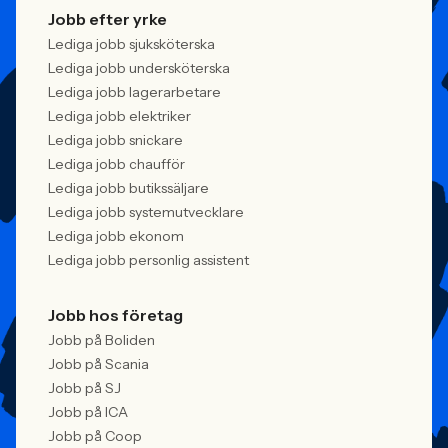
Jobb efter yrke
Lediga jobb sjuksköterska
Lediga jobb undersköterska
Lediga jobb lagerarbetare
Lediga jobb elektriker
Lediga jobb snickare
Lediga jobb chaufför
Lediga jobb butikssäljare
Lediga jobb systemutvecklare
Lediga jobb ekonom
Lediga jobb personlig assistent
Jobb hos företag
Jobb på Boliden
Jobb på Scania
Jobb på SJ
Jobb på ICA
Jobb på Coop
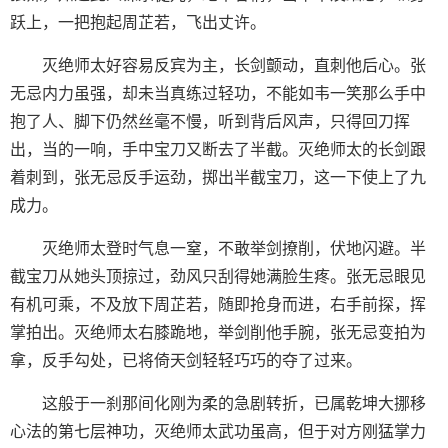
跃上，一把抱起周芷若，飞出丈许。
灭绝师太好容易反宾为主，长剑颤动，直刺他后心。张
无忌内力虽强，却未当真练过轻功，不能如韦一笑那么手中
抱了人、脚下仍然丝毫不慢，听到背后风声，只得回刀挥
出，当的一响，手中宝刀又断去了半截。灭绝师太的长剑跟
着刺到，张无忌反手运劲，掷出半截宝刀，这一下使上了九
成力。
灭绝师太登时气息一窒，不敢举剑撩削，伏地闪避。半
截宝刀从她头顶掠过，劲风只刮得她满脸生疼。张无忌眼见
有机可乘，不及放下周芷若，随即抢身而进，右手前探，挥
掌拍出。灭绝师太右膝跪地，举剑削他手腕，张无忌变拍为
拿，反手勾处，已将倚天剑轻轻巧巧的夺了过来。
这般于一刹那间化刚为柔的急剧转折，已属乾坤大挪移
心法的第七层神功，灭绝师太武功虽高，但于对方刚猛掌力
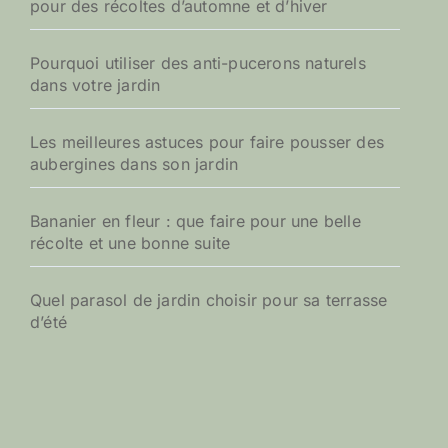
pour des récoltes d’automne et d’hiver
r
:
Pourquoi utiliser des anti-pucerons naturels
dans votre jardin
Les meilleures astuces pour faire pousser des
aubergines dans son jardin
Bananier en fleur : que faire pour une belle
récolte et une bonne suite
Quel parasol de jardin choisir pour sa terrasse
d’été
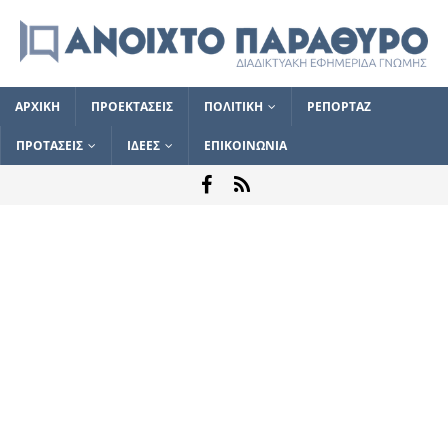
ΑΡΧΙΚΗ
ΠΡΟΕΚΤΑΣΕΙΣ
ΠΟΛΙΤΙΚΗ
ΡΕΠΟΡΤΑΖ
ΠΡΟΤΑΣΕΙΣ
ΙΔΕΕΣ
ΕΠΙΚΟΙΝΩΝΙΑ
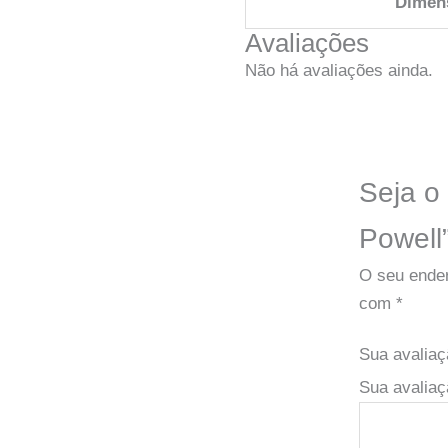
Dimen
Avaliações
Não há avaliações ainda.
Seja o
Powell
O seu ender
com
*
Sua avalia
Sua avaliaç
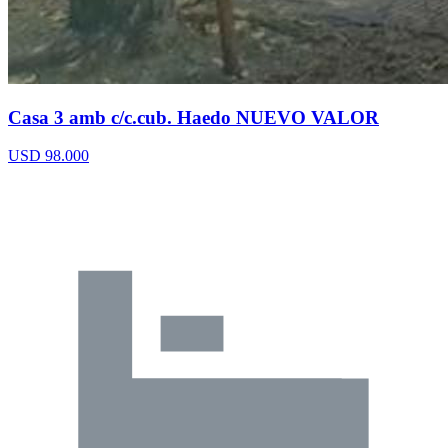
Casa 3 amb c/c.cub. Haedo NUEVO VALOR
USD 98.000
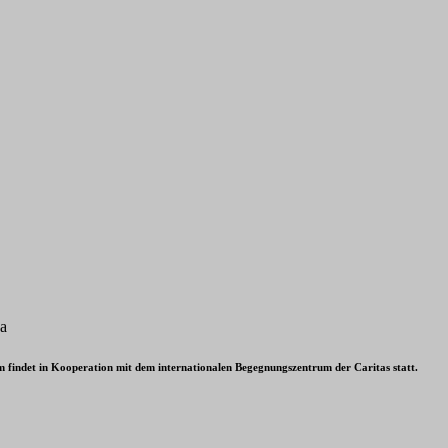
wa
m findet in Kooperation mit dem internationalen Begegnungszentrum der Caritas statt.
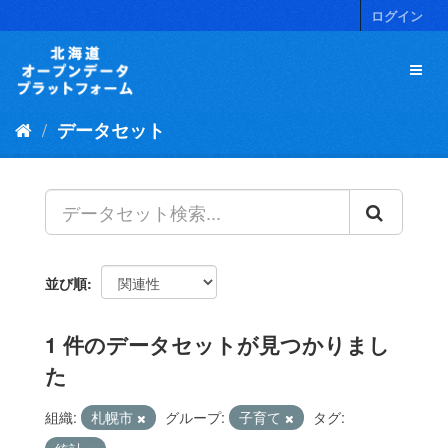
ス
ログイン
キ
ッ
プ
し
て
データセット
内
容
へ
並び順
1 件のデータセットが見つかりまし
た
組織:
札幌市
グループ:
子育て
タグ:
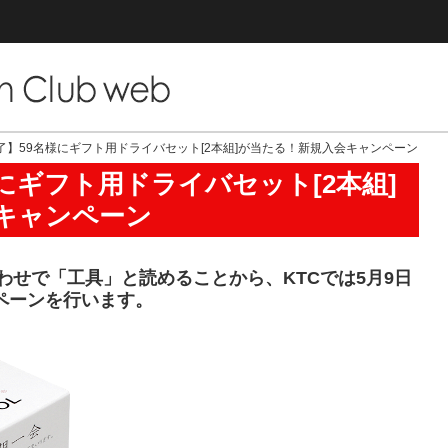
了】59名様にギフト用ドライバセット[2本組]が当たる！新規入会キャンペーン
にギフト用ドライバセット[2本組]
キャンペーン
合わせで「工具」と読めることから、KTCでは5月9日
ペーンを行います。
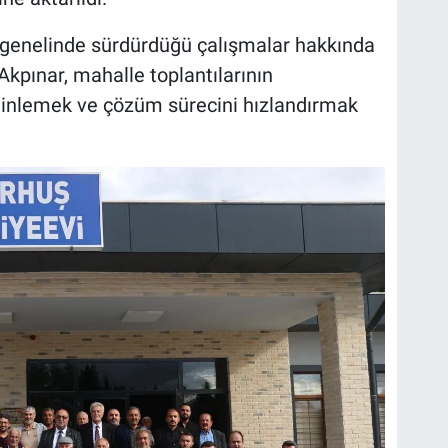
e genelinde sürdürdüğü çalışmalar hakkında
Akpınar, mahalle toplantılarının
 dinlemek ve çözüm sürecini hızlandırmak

▶ TASK DIRECTIONS: Return every entry above exactly as written, with no pictures included.

▶ SOLUTION:
Jobb efter yrke
Lediga jobb sjuksköterska
Lediga jobb undersköterska
Lediga jobb lagerarbetare
Lediga jobb elektriker
Lediga jobb snickare
Lediga jobb chaufför
Lediga jobb butikssäljare
Lediga jobb systemutvecklare
Lediga jobb ekonom
Lediga jobb personlig assistent
Jobb hos företag
Jobb på Boliden
Jobb på Scania
Jobb på SJ
Jobb på ICA
Jobb på Coop
跃上，一把抱起周芷若，飞出丈许。
灭绝师太好容易反宾为主，长剑颤动，直刺他后心。张
无忌内力虽强，却未当真练过轻功，不能如韦一笑那么手中
抱了人、脚下仍然丝毫不慢，听到背后风声，只得回刀挥
出，当的一响，手中宝刀又断去了半截。灭绝师太的长剑跟
着刺到，张无忌反手运劲，掷出半截宝刀，这一下使上了九
成力。
灭绝师太登时气息一窒，不敢举剑撩削，伏地闪避。半
截宝刀从她头顶掠过，劲风只刮得她满脸生疼。张无忌眼见
有机可乘，不及放下周芷若，随即抢身而进，右手前探，挥
掌拍出。灭绝师太右膝跪地，举剑削他手腕，张无忌变拍为
拿，反手勾处，已将倚天剑轻轻巧巧的夺了过来。
这般于一刹那间化刚为柔的急剧转折，已属乾坤大挪移
心法的第七层神功，灭绝师太武功虽高，但于对方刚猛掌力
pour des récoltes d’automne et d’hiver
r
:
Pourquoi utiliser des anti-pucerons naturels
dans votre jardin
Les meilleures astuces pour faire pousser des
aubergines dans son jardin
Bananier en fleur : que faire pour une belle
récolte et une bonne suite
Quel parasol de jardin choisir pour sa terrasse
d’été
ΑΡΧΙΚΗ
ΠΡΟΕΚΤΑΣΕΙΣ
ΠΟΛΙΤΙΚΗ
ΡΕΠΟΡΤΑΖ
ΠΡΟΤΑΣΕΙΣ
ΙΔΕΕΣ
ΕΠΙΚΟΙΝΩΝΙΑ
Dimen
Avaliações
Não há avaliações ainda.
Seja o
Powell
O seu ender
com
*
Sua avalia
Sua avaliaç
Casa 3 amb c/c.cub. Haedo NUEVO VALOR
USD 98.000
wa
m findet in Kooperation mit dem internationalen Begegnungszentrum der Caritas statt.
ス
ログイン
キ
ッ
プ
し
て
データセット
内
容
へ
並び順
1 件のデータセットが見つかりまし
た
組織:
札幌市
グループ:
子育て
タグ:
了】59名様にギフト用ドライバセット[2本組]が当たる！新規入会キャンペーン
にギフト用ドライバセット[2本組]
キャンペーン
合わせで「工具」と読めることから、KTCでは5月9日
ペーンを行います。
e genelinde sürdürdüğü çalışmalar hakkında
Akpınar, mahalle toplantılarının
 dinlemek ve çözüm sürecini hızlandırmak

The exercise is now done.